Re: How do I troubleshoot traps without a line number?

Posted: Fri Feb 21, 2014 10:54 am
by rnixon
Just a guess, but it sounds like you are still contending with the same memory problem. By adding the critical sections you may have a priority inversion that locks up the task switching. As difficult as it may be, if it was me I would remove the critical sections and take a look at my code architecture to determine why the memory corruption is occurring. Otherwise the bug may continue to manifest itself in different ways.

Re: How do I troubleshoot traps without a line number?

Posted: Tue Feb 25, 2014 9:36 am
by mx270a
I've taken the verbose logging approach to trying to figure this out. I have two tasks running, one for the serial ports, the other for http requests. I am now logging a single character at various spots through out each task, so that I can figure out where in the task it is dying. My serial task is logging numbers, my http task logs letters. The output from each looks like "1234567890" and "abcdefghijklmn" respectively. A sample of the output is below:

Code: Select all

1234567890
1234567890
1234567890
1234567890
abcdefghijklmn
1234567890
1234567890
1234567890
1234567890
abcdefghijklmn
1234567890
1234567890
abcdefghijklmn
1234567890
Running that code, with a Semaphore to do blocking for shared variables, below is the last output I get when it locks up.

Code: Select all

abcdefghijklmn
1234567890
1234567890
1234567890
abcdef
12gh34567890ijklmn
I can see it starts running the http task by the "abcdef", but is interrupted by the serial task which has higher priority. The serial task runs some code which logs "12", but then runs into a semaphore block so it goes back to the http task to run "gh" at which point the semaphore is released. At that point it goes back to the higher priority serial port task to finish, then goes back to the http task to finish. Then the box locks up.

So the logging indicates that it isn't locking up inside one of my suspected tasks, but somewhere else.

Re: How do I troubleshoot traps without a line number?

Posted: Tue Feb 25, 2014 11:13 am
by tod
You might want to cast the net even wider. Are these the only two tasks running? Do you have a main event loop running? Do you know if the NetBurner has crashed or are you stuck in some race condition. I would at least add a single character output to any other loops (e.g "." , "*") that way you'll see if the NB is still up and churning away and it's only these two tasks that are locked up. If you have lint you could try linting your code to see if you get any useful warnings.

Re: How do I troubleshoot traps without a line number?

Posted: Tue Feb 25, 2014 12:37 pm
by rnixon
This is a really long thread so I don't know if its been asked before, but can you run task scan? Ping the device?

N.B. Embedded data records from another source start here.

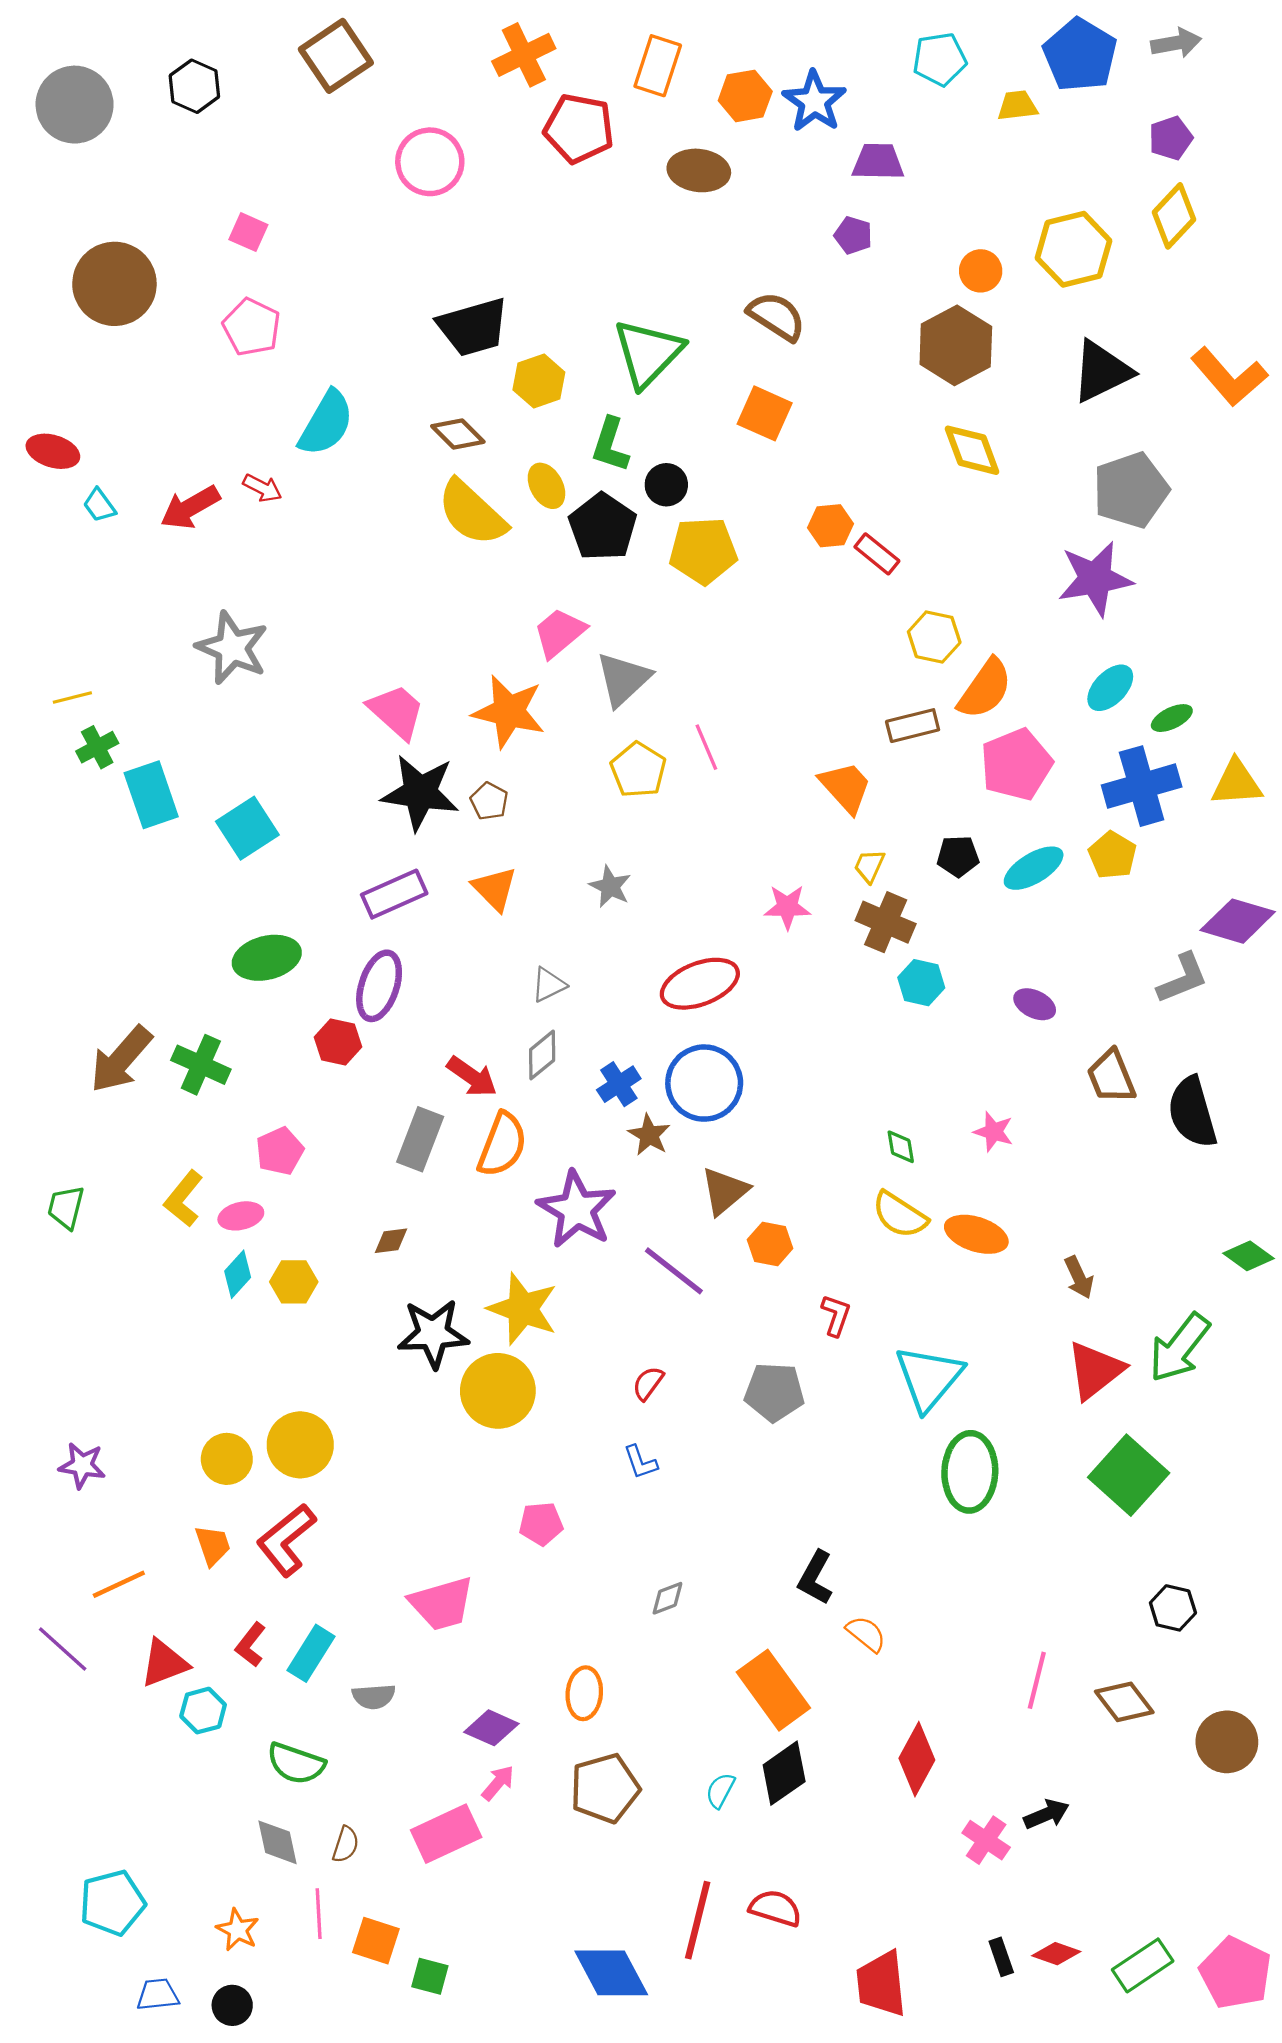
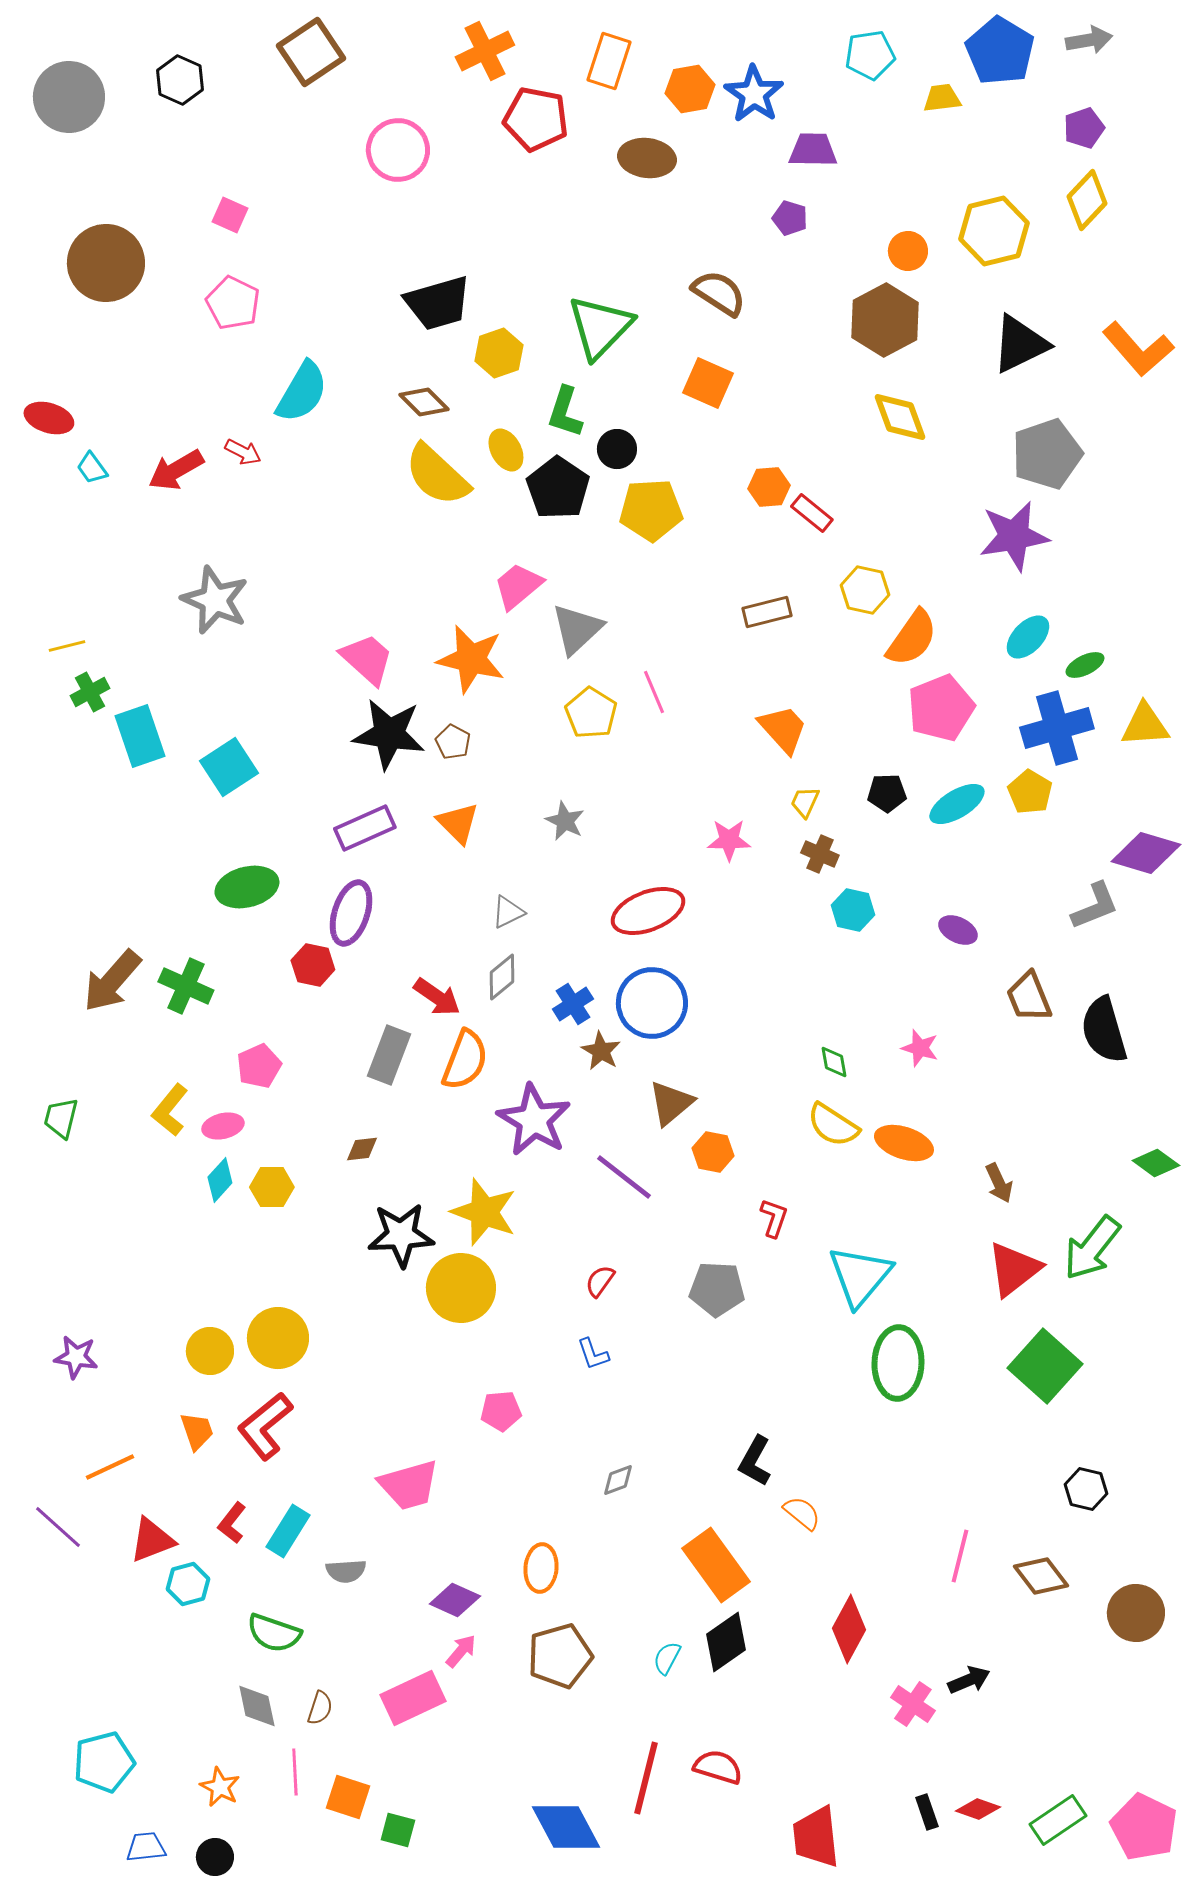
brown rectangle: (913, 726) -> (767, 612), moved
brown cross: (886, 922) -> (820, 854), size x0.7

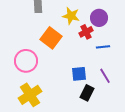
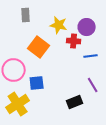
red cross: (86, 32) -> (74, 41), turned 32
blue square: (79, 74) -> (37, 83), moved
black rectangle: (87, 93) -> (75, 102), turned 42

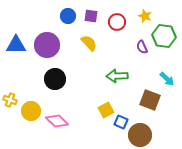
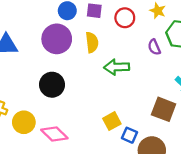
yellow semicircle: (89, 43) -> (92, 42), turned 36
purple circle: (47, 45) -> (57, 39), moved
green arrow: (117, 76) -> (117, 67), moved

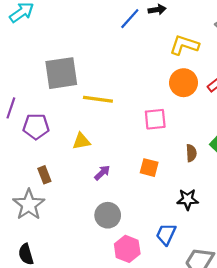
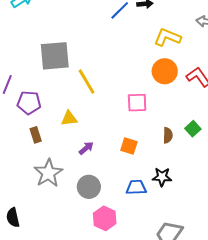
yellow line: (98, 99) -> (87, 81), turned 48
brown rectangle: (44, 175) -> (36, 135), moved
gray star: (29, 205) -> (48, 173), moved
blue trapezoid: (166, 234) -> (136, 187), moved, turned 60

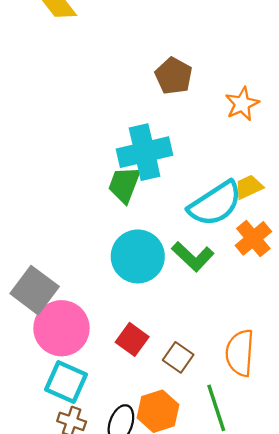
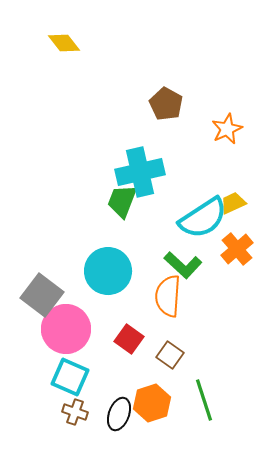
cyan circle: (138, 256) -> (108, 271), moved
orange semicircle: (240, 353) -> (168, 296), moved

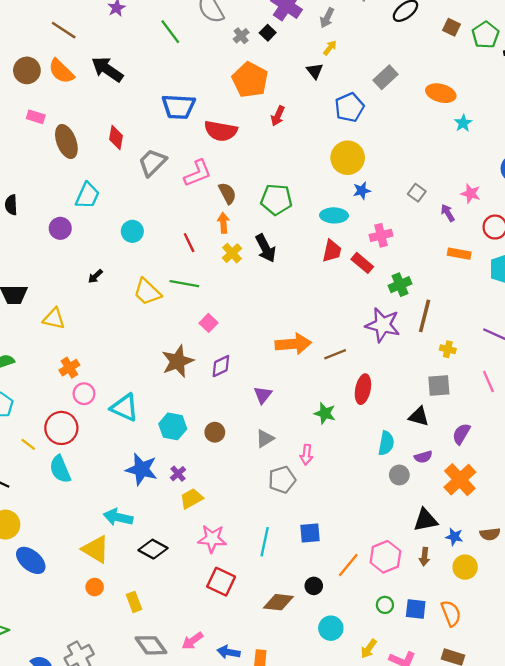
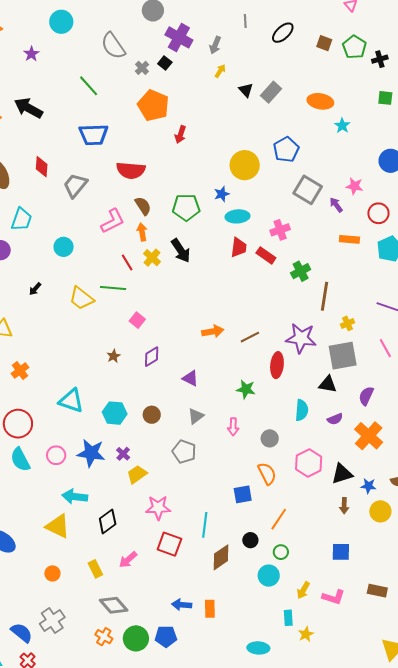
green line: (170, 32) -> (89, 86), moved
black triangle: (315, 71) -> (246, 90), moved
blue pentagon: (349, 107) -> (286, 150), moved
red semicircle: (221, 131) -> (131, 170), moved
pink L-shape: (198, 173) -> (113, 221), moved
blue star: (362, 191) -> (222, 194), moved
gray square: (417, 193) -> (308, 190), size x1.8
red line: (189, 243) -> (127, 263), moved
purple star: (383, 325) -> (301, 338), moved
orange arrow: (293, 344) -> (213, 331), size x0.7
yellow cross: (448, 349) -> (348, 323), turned -32
brown star: (178, 361) -> (114, 356), size x0.5
gray square: (439, 386) -> (343, 356), size x1.4
pink circle: (84, 394) -> (56, 455), moved
purple triangle: (263, 395) -> (190, 378), turned -36
gray circle: (399, 475) -> (270, 438), moved
gray pentagon: (282, 480) -> (184, 452), moved, turned -30
cyan line: (265, 542) -> (205, 525), moved
black diamond: (153, 549) -> (108, 521), turned -60
pink hexagon: (385, 557) -> (309, 463), moved
orange circle: (95, 587) -> (52, 573), moved
brown diamond: (278, 602) -> (221, 557), turned -36
green circle: (385, 605) -> (281, 552), moved
orange semicircle: (451, 613) -> (267, 474), moved
pink arrow: (192, 641) -> (128, 560), moved

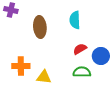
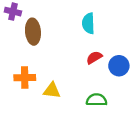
brown ellipse: (40, 27) -> (33, 32), moved
green semicircle: (82, 72) -> (97, 100), moved

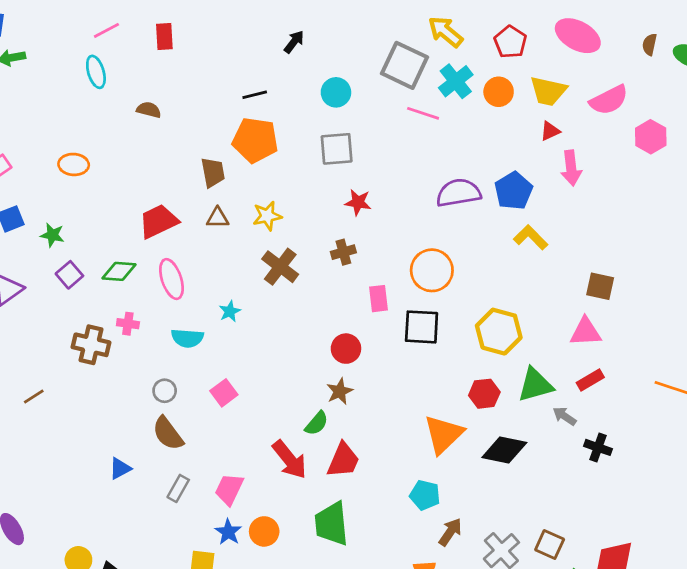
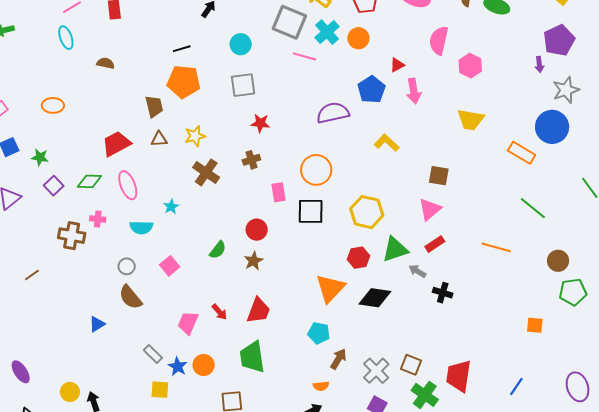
yellow trapezoid: (548, 91) -> (470, 120), moved
pink semicircle: (609, 100) -> (439, 40), turned 132
blue pentagon: (514, 191) -> (372, 90), moved
pink triangle: (586, 332) -> (430, 209), turned -35
green semicircle: (317, 423) -> (218, 250), moved
red arrow: (289, 460) -> (219, 312), size x0.6
gray rectangle: (178, 488) -> (153, 354), moved, turned -72
pink trapezoid: (229, 489) -> (188, 323), moved

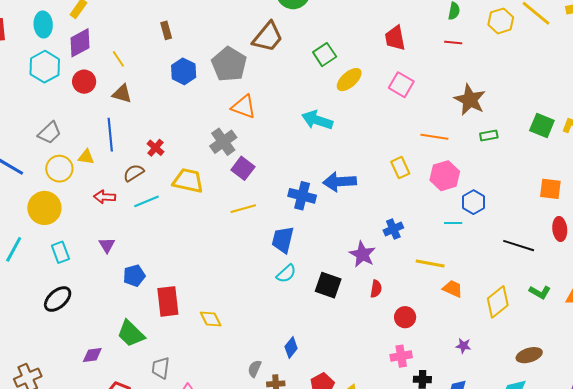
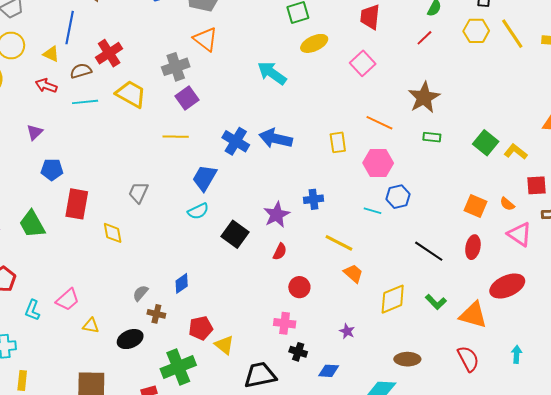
red line: (453, 42) -> (424, 38), turned -66
red cross: (155, 148) -> (109, 53), size x1.5
yellow triangle: (86, 157) -> (51, 54), moved
gray trapezoid: (161, 368) -> (138, 192), moved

Re: How do I troubleshoot traps without a line number?

Posted: Tue Feb 25, 2014 1:00 pm
by mx270a
rnixon wrote:This is a really long thread so I don't know if its been asked before, but can you run task scan? Ping the device?
No, not when using a semaphone or OSCrit to lock the shared variables that two tasks use. All activity stops, I cannot ping it, and I have to power cycle it to bring it back online. The only indication of life I see are the link and activity lights on the Ethernet jack.

Re: How do I troubleshoot traps without a line number?

Posted: Tue Feb 25, 2014 1:03 pm
by mx270a
tod wrote:You might want to cast the net even wider. Are these the only two tasks running? Do you have a main event loop running? Do you know if the NetBurner has crashed or are you stuck in some race condition. I would at least add a single character output to any other loops (e.g "." , "*") that way you'll see if the NB is still up and churning away and it's only these two tasks that are locked up. If you have lint you could try linting your code to see if you get any useful warnings.
I had two tasks that I just removed, one for FTP, one for Telnet. I just removed them and put the main task at a higher priority than the serial and web tasks. I'll be curious to see what it does now.

Previously, the main task would lock up too. The main task blinks the two LEDs on the side of the PK70, and when it locks up, those LEDs quit blinking too.